Monday, Jan. 08, 1940
Also Showing
The Light That Failed (Paramount). Ronald Colman, Walter Huston, Dudley Digges struggle with Kiplingesque stoicism through the somewhat dated heroics and stout fella philosophy of Rudyard Kipling's first novel, made into a picture for the second time. Ida Lupino (re-emerging after a long hibernation) throws a rousing fit of hysterics as the hoydenish model who defaces Ronald Colman's pictorial masterpiece just after he goes blind. Unfortunately for the tragic effect, cinemaudiences can see for themselves that the blind artist's masterpiece is a daub.
Main Street Lawyer (Republic) has nothing to do with Author Bellamy Partridge's best-selling Country Lawyer (recently bought for pictures by Paramount). It is a warning to slick city gangsters not to stray farther afield than the suburbs. If they do, they may run spang into tall, grim-mouthed Edward Ellis, as happens when Gangster Marco (Harold Huber) goes a-rusticating. But Edward Ellis, who helped make memorable the cheaply made quickie, A Man To Remember, does not turn the trick with this thin-spun tale of village politics, catty gossip, calf love.
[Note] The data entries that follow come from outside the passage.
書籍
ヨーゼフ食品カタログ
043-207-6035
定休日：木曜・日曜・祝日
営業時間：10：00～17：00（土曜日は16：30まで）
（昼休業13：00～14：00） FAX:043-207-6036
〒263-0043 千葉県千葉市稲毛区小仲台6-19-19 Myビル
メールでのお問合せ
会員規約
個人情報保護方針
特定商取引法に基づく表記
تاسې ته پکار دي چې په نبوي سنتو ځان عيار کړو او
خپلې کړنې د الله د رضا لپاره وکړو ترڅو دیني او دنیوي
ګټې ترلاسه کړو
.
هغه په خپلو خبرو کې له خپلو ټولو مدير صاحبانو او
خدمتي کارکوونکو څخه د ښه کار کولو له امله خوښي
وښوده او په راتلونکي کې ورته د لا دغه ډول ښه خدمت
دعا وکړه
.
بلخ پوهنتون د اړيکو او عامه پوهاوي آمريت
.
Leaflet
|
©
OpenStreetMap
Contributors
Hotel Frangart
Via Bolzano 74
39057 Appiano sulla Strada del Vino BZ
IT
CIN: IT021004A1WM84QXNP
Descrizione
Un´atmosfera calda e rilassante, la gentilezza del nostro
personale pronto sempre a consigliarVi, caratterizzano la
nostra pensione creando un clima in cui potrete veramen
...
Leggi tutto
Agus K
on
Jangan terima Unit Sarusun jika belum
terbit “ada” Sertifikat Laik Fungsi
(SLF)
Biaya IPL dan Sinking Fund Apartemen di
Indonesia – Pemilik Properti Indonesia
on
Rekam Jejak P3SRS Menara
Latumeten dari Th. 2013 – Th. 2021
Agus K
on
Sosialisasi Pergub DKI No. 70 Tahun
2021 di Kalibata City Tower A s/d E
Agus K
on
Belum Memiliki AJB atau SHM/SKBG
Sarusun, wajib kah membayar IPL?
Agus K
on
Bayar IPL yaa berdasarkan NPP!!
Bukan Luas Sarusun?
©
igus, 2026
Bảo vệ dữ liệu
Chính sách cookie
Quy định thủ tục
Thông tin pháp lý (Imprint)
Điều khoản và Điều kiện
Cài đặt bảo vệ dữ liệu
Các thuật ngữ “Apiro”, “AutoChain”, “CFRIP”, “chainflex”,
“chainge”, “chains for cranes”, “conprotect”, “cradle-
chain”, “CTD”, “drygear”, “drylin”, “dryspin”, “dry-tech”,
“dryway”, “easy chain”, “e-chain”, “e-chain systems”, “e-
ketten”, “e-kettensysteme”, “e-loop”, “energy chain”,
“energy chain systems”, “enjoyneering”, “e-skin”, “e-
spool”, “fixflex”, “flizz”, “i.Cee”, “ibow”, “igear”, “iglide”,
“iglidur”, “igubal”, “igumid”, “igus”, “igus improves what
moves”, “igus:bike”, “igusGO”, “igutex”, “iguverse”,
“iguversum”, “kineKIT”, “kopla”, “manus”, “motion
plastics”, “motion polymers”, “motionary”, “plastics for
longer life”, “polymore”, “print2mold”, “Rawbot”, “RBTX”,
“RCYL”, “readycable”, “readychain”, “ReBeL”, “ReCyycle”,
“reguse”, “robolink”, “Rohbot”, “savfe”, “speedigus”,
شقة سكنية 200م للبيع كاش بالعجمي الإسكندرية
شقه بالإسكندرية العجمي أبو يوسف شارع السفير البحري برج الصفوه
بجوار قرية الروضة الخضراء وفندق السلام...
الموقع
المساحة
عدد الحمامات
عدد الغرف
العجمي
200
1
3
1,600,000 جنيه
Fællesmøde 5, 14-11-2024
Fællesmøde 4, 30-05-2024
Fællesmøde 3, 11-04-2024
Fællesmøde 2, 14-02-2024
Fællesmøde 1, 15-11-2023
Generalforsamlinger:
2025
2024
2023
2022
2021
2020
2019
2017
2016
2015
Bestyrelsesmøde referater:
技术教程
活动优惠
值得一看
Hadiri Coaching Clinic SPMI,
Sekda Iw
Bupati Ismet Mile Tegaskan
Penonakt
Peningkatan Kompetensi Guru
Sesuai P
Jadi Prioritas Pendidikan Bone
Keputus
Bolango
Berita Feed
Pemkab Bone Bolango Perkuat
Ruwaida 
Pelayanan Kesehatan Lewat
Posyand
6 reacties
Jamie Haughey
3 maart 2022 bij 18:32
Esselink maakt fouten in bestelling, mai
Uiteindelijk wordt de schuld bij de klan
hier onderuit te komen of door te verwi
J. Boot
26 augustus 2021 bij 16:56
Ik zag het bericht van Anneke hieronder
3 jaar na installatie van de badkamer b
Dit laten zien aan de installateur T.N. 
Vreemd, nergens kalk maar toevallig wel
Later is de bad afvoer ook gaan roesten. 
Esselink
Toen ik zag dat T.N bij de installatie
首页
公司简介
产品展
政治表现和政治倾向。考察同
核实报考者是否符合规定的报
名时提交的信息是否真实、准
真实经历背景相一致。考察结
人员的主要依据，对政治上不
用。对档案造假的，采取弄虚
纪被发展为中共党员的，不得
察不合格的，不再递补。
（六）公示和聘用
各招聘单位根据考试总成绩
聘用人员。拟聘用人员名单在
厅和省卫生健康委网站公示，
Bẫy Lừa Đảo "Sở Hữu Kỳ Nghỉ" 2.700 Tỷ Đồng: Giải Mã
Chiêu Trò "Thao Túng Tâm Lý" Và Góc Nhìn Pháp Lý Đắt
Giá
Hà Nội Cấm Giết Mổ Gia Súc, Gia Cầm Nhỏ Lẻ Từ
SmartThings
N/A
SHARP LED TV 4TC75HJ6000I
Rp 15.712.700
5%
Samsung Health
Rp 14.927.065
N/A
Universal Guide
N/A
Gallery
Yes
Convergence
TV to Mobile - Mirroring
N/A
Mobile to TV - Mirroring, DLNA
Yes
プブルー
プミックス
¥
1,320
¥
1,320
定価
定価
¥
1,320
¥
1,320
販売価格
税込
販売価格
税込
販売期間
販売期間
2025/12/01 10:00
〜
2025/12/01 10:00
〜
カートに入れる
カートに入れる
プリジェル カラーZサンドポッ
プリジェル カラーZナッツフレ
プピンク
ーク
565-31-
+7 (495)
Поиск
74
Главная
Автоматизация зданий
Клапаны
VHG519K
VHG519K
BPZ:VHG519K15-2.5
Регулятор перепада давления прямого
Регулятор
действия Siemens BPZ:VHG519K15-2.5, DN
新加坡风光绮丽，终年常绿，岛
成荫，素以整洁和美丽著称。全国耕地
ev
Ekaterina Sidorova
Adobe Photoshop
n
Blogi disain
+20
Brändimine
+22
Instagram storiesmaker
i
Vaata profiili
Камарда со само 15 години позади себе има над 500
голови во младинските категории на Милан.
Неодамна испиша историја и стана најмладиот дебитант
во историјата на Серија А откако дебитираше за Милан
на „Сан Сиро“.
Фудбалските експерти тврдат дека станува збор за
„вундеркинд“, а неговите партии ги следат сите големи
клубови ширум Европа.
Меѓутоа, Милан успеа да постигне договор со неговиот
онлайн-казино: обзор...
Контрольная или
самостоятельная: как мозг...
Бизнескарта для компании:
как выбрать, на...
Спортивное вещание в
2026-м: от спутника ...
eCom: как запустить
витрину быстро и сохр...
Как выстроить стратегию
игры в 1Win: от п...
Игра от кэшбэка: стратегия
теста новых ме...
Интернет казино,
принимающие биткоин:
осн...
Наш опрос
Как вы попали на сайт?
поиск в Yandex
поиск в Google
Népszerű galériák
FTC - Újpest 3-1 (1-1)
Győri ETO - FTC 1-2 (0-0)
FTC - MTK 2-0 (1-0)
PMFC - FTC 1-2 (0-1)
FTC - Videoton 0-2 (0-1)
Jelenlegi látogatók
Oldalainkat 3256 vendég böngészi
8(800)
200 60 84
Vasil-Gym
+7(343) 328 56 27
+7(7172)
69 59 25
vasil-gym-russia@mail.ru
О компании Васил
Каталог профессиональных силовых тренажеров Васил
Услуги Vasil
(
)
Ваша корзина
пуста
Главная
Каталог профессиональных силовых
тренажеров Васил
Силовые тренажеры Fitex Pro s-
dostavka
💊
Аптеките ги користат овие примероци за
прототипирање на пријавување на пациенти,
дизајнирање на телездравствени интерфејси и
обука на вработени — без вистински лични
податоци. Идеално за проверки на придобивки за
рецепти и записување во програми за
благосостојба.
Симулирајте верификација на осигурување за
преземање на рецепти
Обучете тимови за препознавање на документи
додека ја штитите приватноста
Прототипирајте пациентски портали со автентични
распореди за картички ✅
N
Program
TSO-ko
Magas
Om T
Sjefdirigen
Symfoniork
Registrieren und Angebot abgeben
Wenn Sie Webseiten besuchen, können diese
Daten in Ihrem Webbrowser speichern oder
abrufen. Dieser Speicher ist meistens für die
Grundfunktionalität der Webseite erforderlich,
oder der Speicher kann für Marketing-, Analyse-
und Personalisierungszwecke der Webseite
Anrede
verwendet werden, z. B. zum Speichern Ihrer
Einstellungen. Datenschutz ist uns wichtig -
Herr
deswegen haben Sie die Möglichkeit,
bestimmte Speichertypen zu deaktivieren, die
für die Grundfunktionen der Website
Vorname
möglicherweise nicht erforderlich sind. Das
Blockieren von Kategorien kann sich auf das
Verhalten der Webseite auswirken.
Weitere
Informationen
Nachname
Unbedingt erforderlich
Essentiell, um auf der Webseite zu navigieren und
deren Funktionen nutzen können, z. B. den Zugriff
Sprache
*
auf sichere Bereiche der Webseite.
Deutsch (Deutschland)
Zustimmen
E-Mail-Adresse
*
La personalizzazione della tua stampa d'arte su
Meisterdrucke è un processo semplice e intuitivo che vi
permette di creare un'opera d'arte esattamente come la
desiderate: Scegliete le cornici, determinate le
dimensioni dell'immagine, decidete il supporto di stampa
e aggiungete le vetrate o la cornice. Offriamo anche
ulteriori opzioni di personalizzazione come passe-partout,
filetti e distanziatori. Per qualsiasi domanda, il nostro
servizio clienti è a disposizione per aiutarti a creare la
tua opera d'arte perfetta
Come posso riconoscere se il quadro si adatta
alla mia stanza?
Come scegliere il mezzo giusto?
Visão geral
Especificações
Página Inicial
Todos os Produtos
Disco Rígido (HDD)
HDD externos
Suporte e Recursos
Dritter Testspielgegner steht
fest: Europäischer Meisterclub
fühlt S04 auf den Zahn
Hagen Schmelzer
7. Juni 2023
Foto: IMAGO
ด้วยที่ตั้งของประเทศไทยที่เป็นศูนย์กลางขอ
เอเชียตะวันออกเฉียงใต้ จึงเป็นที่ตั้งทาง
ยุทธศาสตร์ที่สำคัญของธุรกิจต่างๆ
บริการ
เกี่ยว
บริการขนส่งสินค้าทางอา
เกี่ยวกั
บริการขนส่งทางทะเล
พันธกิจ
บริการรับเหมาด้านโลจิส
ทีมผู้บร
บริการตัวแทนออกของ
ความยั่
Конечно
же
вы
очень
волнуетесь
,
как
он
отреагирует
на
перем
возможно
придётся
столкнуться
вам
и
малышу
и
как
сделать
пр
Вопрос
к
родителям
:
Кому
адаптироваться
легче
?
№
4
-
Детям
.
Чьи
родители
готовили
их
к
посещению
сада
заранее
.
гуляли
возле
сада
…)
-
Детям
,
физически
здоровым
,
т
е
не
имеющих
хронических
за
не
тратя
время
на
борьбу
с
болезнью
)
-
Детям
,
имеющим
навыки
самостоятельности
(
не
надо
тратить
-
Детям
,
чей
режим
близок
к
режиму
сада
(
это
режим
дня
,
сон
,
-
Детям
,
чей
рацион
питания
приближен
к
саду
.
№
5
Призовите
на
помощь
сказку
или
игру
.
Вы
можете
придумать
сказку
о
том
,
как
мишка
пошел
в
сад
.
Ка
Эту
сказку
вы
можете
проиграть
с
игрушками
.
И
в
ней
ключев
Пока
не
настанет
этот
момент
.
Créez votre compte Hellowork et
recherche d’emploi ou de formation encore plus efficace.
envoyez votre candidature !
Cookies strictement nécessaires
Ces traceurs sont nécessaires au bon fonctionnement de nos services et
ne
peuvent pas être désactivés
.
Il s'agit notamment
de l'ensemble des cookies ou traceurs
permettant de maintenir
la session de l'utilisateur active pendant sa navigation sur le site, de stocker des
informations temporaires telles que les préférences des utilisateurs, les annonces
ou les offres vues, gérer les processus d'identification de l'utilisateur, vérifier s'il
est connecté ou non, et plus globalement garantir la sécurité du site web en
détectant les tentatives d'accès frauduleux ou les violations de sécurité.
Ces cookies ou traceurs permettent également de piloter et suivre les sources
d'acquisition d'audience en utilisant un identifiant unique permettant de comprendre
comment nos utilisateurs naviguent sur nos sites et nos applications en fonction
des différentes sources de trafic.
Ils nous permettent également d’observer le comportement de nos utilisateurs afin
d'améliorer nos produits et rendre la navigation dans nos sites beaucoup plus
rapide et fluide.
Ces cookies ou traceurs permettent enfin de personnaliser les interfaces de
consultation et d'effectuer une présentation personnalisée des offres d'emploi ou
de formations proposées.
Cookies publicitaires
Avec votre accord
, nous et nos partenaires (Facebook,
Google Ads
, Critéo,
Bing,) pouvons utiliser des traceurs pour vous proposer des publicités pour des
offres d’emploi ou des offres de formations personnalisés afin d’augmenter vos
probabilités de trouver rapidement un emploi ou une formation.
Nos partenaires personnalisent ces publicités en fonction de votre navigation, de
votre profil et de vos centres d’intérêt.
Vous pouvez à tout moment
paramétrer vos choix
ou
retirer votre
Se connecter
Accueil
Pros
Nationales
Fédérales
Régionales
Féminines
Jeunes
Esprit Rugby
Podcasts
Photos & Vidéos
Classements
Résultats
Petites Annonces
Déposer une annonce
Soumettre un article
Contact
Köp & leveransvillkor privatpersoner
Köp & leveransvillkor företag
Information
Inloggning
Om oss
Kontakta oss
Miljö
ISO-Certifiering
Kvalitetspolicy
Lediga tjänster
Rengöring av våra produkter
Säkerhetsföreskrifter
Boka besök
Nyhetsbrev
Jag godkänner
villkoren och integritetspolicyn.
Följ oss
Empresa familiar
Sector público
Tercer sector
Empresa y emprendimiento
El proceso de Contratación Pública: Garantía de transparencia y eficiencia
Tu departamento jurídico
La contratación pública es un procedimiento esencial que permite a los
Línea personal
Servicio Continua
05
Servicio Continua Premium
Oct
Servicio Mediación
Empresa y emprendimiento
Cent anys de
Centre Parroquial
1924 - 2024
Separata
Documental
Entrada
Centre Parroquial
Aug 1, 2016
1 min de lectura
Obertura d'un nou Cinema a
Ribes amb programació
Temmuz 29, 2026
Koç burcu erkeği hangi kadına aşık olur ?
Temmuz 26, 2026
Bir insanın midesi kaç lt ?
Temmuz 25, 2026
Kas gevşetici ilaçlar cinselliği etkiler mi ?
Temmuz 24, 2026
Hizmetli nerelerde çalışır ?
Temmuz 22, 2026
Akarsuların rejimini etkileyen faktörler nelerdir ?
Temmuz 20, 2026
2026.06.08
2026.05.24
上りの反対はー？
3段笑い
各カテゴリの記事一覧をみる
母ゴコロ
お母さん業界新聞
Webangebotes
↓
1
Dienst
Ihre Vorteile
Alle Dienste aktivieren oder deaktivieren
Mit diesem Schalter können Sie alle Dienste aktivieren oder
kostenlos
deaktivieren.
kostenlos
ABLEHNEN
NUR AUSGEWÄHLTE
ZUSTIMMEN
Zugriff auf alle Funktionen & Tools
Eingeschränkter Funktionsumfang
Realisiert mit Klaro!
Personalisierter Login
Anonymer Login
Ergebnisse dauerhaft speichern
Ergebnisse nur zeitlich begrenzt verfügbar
The Big Guy (Universal) adds another to the staggering total of prison breaks screen convicts have made from Hollywood jails. Though "the technical adviser on break scenes" in this film was a paroled former convict, the picture is chiefly interesting because Victor McLaglen plays a warden with a larcenous streak and a guilty conscience; Edward Brophy plays a sly trusty who finds the warden out; and Master Jackie Cooper successfully continues his graduation out of short pants into juveniles.